**EXERCISE DESCRIPTION:** Reproduce the records below exactly, with nothing altered.

Data excerpts
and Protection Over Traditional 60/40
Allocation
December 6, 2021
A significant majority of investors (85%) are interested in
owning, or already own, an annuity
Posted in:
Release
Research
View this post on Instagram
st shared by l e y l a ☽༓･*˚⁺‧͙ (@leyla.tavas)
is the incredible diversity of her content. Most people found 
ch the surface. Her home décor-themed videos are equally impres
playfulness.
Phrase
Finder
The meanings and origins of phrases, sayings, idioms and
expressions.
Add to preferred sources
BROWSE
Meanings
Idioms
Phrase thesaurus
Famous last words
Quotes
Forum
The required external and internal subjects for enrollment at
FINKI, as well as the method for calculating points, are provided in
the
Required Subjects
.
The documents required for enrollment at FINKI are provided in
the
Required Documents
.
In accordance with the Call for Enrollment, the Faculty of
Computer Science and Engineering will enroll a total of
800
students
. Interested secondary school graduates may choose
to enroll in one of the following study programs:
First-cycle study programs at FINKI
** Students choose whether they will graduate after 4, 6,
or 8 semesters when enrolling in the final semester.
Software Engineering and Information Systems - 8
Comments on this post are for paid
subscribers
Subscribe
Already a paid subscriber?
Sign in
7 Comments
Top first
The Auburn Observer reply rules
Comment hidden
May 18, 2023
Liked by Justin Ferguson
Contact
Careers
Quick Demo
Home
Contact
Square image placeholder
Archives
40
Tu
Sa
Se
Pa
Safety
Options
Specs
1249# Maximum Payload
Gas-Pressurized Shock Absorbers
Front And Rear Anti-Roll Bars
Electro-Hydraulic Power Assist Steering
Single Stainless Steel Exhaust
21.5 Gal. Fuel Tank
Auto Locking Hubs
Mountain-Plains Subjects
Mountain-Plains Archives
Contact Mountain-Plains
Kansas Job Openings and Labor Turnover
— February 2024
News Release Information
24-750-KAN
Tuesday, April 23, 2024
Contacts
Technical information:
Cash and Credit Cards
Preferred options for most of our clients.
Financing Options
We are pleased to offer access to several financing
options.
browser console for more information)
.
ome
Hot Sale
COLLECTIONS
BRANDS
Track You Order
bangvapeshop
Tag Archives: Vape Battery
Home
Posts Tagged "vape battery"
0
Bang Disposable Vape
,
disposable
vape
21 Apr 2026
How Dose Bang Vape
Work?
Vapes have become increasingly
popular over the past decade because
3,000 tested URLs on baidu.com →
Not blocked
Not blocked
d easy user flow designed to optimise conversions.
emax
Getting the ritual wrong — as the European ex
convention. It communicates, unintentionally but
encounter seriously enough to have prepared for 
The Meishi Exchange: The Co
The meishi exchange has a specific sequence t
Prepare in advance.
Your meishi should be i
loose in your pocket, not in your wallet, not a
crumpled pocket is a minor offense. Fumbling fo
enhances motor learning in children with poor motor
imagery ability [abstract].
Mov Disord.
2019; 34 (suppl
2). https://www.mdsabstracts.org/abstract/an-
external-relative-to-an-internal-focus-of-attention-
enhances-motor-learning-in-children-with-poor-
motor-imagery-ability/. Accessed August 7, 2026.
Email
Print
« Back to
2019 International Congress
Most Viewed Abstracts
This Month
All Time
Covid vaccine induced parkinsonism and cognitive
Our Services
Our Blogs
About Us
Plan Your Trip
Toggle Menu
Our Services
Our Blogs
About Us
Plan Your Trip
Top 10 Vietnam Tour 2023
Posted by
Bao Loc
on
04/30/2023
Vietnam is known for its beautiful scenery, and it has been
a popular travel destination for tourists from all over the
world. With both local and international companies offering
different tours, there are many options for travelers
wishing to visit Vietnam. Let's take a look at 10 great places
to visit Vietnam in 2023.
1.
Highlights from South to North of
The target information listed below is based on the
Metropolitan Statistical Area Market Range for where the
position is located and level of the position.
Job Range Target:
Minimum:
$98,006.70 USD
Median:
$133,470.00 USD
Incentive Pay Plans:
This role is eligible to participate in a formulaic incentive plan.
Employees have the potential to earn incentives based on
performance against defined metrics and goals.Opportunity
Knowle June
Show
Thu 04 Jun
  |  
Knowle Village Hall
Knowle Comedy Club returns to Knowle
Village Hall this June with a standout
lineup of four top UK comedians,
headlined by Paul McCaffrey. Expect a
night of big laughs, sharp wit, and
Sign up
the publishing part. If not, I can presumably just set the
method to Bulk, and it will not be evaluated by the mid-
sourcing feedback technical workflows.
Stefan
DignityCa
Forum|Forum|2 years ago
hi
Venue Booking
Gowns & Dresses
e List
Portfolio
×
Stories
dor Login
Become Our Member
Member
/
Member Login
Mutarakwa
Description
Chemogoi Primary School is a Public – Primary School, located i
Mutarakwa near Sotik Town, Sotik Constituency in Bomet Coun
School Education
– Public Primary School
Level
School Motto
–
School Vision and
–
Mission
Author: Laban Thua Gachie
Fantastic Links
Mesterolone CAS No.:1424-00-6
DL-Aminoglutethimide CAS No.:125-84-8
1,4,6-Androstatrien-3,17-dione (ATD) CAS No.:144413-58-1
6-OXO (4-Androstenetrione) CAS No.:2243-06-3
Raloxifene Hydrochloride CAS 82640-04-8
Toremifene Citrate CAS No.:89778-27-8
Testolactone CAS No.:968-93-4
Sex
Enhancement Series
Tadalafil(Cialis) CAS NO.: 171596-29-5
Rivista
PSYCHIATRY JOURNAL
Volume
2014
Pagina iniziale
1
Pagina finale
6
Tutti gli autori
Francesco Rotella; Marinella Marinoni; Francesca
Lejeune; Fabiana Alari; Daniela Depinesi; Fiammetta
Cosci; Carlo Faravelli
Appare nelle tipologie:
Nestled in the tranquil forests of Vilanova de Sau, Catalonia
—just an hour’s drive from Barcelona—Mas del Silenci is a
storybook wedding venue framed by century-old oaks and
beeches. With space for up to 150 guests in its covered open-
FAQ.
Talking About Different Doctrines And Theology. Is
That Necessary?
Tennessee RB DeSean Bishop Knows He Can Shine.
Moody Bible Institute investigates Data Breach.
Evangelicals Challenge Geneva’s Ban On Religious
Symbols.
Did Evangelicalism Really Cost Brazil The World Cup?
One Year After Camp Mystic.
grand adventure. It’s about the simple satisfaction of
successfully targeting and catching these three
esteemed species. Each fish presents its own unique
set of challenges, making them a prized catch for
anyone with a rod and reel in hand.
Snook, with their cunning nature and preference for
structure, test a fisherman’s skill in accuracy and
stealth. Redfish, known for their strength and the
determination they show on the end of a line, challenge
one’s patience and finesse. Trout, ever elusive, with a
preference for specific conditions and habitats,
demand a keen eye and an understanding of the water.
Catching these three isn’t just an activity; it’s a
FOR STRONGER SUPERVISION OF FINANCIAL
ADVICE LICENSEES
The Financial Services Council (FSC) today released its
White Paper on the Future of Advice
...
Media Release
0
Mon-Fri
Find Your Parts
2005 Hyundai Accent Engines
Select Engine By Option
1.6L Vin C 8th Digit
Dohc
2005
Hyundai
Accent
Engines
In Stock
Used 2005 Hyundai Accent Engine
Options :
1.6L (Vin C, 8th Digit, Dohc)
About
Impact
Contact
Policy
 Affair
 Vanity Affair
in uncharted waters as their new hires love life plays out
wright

**ANSWER TO THIS EXERCISE:**
and Protection Over Traditional 60/40
Allocation
December 6, 2021
A significant majority of investors (85%) are interested in
owning, or already own, an annuity
Posted in:
Release
Research
View this post on Instagram
st shared by l e y l a ☽༓･*˚⁺‧͙ (@leyla.tavas)
is the incredible diversity of her content. Most people found 
ch the surface. Her home décor-themed videos are equally impres
playfulness.
Phrase
Finder
The meanings and origins of phrases, sayings, idioms and
expressions.
Add to preferred sources
BROWSE
Meanings
Idioms
Phrase thesaurus
Famous last words
Quotes
Forum
The required external and internal subjects for enrollment at
FINKI, as well as the method for calculating points, are provided in
the
Required Subjects
.
The documents required for enrollment at FINKI are provided in
the
Required Documents
.
In accordance with the Call for Enrollment, the Faculty of
Computer Science and Engineering will enroll a total of
800
students
. Interested secondary school graduates may choose
to enroll in one of the following study programs:
First-cycle study programs at FINKI
** Students choose whether they will graduate after 4, 6,
or 8 semesters when enrolling in the final semester.
Software Engineering and Information Systems - 8
Comments on this post are for paid
subscribers
Subscribe
Already a paid subscriber?
Sign in
7 Comments
Top first
The Auburn Observer reply rules
Comment hidden
May 18, 2023
Liked by Justin Ferguson
Contact
Careers
Quick Demo
Home
Contact
Square image placeholder
Archives
40
Tu
Sa
Se
Pa
Safety
Options
Specs
1249# Maximum Payload
Gas-Pressurized Shock Absorbers
Front And Rear Anti-Roll Bars
Electro-Hydraulic Power Assist Steering
Single Stainless Steel Exhaust
21.5 Gal. Fuel Tank
Auto Locking Hubs
Mountain-Plains Subjects
Mountain-Plains Archives
Contact Mountain-Plains
Kansas Job Openings and Labor Turnover
— February 2024
News Release Information
24-750-KAN
Tuesday, April 23, 2024
Contacts
Technical information:
Cash and Credit Cards
Preferred options for most of our clients.
Financing Options
We are pleased to offer access to several financing
options.
browser console for more information)
.
ome
Hot Sale
COLLECTIONS
BRANDS
Track You Order
bangvapeshop
Tag Archives: Vape Battery
Home
Posts Tagged "vape battery"
0
Bang Disposable Vape
,
disposable
vape
21 Apr 2026
How Dose Bang Vape
Work?
Vapes have become increasingly
popular over the past decade because
3,000 tested URLs on baidu.com →
Not blocked
Not blocked
d easy user flow designed to optimise conversions.
emax
Getting the ritual wrong — as the European ex
convention. It communicates, unintentionally but
encounter seriously enough to have prepared for 
The Meishi Exchange: The Co
The meishi exchange has a specific sequence t
Prepare in advance.
Your meishi should be i
loose in your pocket, not in your wallet, not a
crumpled pocket is a minor offense. Fumbling fo
enhances motor learning in children with poor motor
imagery ability [abstract].
Mov Disord.
2019; 34 (suppl
2). https://www.mdsabstracts.org/abstract/an-
external-relative-to-an-internal-focus-of-attention-
enhances-motor-learning-in-children-with-poor-
motor-imagery-ability/. Accessed August 7, 2026.
Email
Print
« Back to
2019 International Congress
Most Viewed Abstracts
This Month
All Time
Covid vaccine induced parkinsonism and cognitive
Our Services
Our Blogs
About Us
Plan Your Trip
Toggle Menu
Our Services
Our Blogs
About Us
Plan Your Trip
Top 10 Vietnam Tour 2023
Posted by
Bao Loc
on
04/30/2023
Vietnam is known for its beautiful scenery, and it has been
a popular travel destination for tourists from all over the
world. With both local and international companies offering
different tours, there are many options for travelers
wishing to visit Vietnam. Let's take a look at 10 great places
to visit Vietnam in 2023.
1.
Highlights from South to North of
The target information listed below is based on the
Metropolitan Statistical Area Market Range for where the
position is located and level of the position.
Job Range Target:
Minimum:
$98,006.70 USD
Median:
$133,470.00 USD
Incentive Pay Plans:
This role is eligible to participate in a formulaic incentive plan.
Employees have the potential to earn incentives based on
performance against defined metrics and goals.Opportunity
Knowle June
Show
Thu 04 Jun
  |  
Knowle Village Hall
Knowle Comedy Club returns to Knowle
Village Hall this June with a standout
lineup of four top UK comedians,
headlined by Paul McCaffrey. Expect a
night of big laughs, sharp wit, and
Sign up
the publishing part. If not, I can presumably just set the
method to Bulk, and it will not be evaluated by the mid-
sourcing feedback technical workflows.
Stefan
DignityCa
Forum|Forum|2 years ago
hi
Venue Booking
Gowns & Dresses
e List
Portfolio
×
Stories
dor Login
Become Our Member
Member
/
Member Login
Mutarakwa
Description
Chemogoi Primary School is a Public – Primary School, located i
Mutarakwa near Sotik Town, Sotik Constituency in Bomet Coun
School Education
– Public Primary School
Level
School Motto
–
School Vision and
–
Mission
Author: Laban Thua Gachie
Fantastic Links
Mesterolone CAS No.:1424-00-6
DL-Aminoglutethimide CAS No.:125-84-8
1,4,6-Androstatrien-3,17-dione (ATD) CAS No.:144413-58-1
6-OXO (4-Androstenetrione) CAS No.:2243-06-3
Raloxifene Hydrochloride CAS 82640-04-8
Toremifene Citrate CAS No.:89778-27-8
Testolactone CAS No.:968-93-4
Sex
Enhancement Series
Tadalafil(Cialis) CAS NO.: 171596-29-5
Rivista
PSYCHIATRY JOURNAL
Volume
2014
Pagina iniziale
1
Pagina finale
6
Tutti gli autori
Francesco Rotella; Marinella Marinoni; Francesca
Lejeune; Fabiana Alari; Daniela Depinesi; Fiammetta
Cosci; Carlo Faravelli
Appare nelle tipologie:
Nestled in the tranquil forests of Vilanova de Sau, Catalonia
—just an hour’s drive from Barcelona—Mas del Silenci is a
storybook wedding venue framed by century-old oaks and
beeches. With space for up to 150 guests in its covered open-
FAQ.
Talking About Different Doctrines And Theology. Is
That Necessary?
Tennessee RB DeSean Bishop Knows He Can Shine.
Moody Bible Institute investigates Data Breach.
Evangelicals Challenge Geneva’s Ban On Religious
Symbols.
Did Evangelicalism Really Cost Brazil The World Cup?
One Year After Camp Mystic.
grand adventure. It’s about the simple satisfaction of
successfully targeting and catching these three
esteemed species. Each fish presents its own unique
set of challenges, making them a prized catch for
anyone with a rod and reel in hand.
Snook, with their cunning nature and preference for
structure, test a fisherman’s skill in accuracy and
stealth. Redfish, known for their strength and the
determination they show on the end of a line, challenge
one’s patience and finesse. Trout, ever elusive, with a
preference for specific conditions and habitats,
demand a keen eye and an understanding of the water.
Catching these three isn’t just an activity; it’s a
FOR STRONGER SUPERVISION OF FINANCIAL
ADVICE LICENSEES
The Financial Services Council (FSC) today released its
White Paper on the Future of Advice
...
Media Release
0
Mon-Fri
Find Your Parts
2005 Hyundai Accent Engines
Select Engine By Option
1.6L Vin C 8th Digit
Dohc
2005
Hyundai
Accent
Engines
In Stock
Used 2005 Hyundai Accent Engine
Options :
1.6L (Vin C, 8th Digit, Dohc)
About
Impact
Contact
Policy
 Affair
 Vanity Affair
in uncharted waters as their new hires love life plays out
wright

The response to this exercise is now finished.